Saved data entries:
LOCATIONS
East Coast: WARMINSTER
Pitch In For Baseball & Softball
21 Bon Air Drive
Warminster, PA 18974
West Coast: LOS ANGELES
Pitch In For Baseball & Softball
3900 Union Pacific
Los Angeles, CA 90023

■ ABOUT THIS TASK ■
Across the records above, how many lines does the word "Coast" appear on? Reply with the number only.

■ SOLVED EXERCISE ■
2